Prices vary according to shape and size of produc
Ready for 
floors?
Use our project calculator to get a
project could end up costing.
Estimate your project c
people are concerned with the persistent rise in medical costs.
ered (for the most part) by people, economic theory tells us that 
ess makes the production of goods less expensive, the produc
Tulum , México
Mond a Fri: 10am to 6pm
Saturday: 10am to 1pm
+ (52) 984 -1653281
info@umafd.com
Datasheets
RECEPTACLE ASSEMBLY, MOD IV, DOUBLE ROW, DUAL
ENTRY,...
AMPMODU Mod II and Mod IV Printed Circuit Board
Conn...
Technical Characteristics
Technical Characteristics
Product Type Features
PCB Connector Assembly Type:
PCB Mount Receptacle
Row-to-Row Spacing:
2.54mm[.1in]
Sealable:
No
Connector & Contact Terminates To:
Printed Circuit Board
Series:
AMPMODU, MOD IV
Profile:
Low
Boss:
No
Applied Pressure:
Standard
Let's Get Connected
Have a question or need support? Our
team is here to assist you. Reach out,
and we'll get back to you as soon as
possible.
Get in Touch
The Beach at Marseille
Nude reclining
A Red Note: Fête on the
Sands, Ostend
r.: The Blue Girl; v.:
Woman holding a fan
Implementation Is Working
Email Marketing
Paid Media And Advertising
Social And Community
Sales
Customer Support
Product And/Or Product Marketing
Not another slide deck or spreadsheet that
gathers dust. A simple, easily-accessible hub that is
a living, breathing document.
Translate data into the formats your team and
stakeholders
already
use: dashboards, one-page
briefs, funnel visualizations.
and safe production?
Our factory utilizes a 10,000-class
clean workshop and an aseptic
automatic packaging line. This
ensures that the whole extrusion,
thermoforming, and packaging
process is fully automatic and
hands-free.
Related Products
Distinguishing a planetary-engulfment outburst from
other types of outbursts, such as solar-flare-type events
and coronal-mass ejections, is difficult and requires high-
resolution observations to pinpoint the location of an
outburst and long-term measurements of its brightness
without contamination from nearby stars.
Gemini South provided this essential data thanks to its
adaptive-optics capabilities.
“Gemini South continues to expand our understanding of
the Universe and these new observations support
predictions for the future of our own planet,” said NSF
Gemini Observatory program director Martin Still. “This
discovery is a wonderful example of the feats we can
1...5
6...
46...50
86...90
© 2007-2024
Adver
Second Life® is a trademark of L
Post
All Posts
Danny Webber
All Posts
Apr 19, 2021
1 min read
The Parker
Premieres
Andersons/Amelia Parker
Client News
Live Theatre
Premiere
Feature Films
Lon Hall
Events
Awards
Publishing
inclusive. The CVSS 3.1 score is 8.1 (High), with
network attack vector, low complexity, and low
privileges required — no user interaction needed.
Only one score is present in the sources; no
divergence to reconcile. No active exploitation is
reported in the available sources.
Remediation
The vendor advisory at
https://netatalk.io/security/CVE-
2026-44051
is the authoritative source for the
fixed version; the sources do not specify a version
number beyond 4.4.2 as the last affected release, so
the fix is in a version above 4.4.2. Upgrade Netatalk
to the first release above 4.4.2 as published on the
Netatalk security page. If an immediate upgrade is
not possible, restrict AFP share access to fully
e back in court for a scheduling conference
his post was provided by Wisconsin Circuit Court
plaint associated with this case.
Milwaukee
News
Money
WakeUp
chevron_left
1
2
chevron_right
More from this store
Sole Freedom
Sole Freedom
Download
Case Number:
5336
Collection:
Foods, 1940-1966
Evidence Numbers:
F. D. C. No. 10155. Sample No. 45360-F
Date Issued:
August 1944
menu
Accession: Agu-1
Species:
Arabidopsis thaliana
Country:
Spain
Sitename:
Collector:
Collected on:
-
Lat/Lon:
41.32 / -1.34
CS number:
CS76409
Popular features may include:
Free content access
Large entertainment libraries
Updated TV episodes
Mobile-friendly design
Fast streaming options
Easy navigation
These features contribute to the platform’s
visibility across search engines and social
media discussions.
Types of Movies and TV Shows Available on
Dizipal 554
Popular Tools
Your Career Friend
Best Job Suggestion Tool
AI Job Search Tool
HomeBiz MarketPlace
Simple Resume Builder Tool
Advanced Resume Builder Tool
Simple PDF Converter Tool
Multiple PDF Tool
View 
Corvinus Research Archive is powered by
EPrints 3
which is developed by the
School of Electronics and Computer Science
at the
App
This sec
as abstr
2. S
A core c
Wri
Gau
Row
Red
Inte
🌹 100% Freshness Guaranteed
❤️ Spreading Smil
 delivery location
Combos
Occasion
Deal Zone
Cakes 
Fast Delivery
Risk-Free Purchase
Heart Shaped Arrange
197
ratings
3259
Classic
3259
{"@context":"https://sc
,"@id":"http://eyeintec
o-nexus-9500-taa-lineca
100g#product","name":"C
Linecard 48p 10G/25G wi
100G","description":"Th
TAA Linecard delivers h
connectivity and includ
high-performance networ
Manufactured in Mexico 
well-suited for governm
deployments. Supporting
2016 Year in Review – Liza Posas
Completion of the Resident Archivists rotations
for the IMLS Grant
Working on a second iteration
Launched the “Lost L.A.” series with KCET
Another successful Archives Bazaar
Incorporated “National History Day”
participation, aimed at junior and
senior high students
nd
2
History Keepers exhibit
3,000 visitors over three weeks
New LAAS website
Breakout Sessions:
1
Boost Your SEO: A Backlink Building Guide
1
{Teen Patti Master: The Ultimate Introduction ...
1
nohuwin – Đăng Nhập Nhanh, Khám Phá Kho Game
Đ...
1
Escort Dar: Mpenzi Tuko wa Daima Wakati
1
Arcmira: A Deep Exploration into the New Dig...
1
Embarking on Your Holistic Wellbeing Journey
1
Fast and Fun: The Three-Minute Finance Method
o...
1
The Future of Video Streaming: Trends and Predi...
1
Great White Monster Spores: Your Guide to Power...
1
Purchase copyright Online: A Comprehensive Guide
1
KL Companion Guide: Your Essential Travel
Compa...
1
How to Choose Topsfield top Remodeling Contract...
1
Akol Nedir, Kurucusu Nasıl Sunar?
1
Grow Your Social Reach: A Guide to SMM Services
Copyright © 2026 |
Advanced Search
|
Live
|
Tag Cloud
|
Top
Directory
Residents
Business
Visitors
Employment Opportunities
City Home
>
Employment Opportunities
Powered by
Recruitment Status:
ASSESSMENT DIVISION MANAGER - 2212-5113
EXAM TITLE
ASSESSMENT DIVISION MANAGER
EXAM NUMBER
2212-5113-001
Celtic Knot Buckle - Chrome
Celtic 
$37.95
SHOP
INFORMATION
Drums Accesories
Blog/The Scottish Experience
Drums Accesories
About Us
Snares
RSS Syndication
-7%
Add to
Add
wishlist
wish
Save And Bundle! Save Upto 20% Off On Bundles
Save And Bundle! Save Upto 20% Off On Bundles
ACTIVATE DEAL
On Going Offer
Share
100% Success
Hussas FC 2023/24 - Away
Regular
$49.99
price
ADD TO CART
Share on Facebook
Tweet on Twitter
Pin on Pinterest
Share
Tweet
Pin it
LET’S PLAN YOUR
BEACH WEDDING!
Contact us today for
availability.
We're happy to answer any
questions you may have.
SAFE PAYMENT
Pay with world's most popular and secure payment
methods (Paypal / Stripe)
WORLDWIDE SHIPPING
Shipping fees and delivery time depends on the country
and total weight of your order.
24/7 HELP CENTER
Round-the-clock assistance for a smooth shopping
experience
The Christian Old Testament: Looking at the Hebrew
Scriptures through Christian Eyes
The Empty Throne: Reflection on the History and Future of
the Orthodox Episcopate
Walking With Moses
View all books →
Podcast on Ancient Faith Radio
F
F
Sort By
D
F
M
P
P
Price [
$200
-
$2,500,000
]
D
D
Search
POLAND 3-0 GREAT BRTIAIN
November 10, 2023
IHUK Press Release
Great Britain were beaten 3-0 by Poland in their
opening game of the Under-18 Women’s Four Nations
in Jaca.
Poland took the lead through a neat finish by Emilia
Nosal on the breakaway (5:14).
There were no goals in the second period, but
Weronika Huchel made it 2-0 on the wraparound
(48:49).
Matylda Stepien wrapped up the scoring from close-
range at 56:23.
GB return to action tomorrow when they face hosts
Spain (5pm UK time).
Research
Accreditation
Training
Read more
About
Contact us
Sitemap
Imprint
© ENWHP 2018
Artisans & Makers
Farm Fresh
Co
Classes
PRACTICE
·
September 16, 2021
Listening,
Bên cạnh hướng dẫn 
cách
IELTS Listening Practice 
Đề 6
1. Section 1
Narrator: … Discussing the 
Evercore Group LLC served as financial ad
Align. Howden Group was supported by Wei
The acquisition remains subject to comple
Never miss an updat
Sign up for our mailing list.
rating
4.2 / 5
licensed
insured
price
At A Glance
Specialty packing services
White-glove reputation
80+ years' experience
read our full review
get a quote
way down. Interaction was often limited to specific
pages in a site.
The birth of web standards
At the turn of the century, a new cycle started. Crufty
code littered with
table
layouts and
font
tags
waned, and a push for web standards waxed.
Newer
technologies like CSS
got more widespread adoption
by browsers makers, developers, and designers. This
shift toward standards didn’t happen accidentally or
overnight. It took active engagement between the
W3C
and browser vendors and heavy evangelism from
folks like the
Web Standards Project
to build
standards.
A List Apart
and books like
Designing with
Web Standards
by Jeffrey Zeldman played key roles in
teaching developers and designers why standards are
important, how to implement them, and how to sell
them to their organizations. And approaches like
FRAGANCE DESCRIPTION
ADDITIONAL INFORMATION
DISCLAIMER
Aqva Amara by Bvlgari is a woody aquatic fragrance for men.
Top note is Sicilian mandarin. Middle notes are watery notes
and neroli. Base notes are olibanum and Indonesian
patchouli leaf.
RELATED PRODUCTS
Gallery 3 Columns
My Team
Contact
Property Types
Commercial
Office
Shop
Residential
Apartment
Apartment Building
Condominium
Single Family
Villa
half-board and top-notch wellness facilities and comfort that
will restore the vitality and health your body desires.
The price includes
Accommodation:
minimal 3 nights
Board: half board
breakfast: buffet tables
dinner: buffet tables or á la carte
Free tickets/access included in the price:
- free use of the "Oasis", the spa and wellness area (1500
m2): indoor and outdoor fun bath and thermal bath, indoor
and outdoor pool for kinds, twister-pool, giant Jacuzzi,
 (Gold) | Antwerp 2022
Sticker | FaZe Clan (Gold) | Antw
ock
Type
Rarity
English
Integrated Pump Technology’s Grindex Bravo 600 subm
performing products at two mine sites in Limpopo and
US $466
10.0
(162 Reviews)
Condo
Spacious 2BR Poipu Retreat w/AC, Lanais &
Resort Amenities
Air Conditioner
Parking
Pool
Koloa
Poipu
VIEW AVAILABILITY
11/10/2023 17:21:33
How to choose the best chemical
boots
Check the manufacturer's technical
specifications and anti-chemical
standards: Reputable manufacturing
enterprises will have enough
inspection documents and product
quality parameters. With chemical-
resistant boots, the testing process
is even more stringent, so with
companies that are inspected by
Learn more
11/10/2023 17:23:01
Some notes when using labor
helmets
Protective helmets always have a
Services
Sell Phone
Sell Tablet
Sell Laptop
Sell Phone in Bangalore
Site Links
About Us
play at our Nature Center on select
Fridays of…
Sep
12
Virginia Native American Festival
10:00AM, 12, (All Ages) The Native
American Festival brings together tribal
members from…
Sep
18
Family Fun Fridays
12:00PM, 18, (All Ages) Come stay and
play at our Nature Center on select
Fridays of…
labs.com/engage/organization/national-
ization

Exercise:
Of all the entries above, output exactly the lines between the one holding "Foods, 1940-1966" and the one holding "These features contribute to the platform’s", inclusive.

Answer:
Foods, 1940-1966
Evidence Numbers:
F. D. C. No. 10155. Sample No. 45360-F
Date Issued:
August 1944
menu
Accession: Agu-1
Species:
Arabidopsis thaliana
Country:
Spain
Sitename:
Collector:
Collected on:
-
Lat/Lon:
41.32 / -1.34
CS number:
CS76409
Popular features may include:
Free content access
Large entertainment libraries
Updated TV episodes
Mobile-friendly design
Fast streaming options
Easy navigation
These features contribute to the platform’s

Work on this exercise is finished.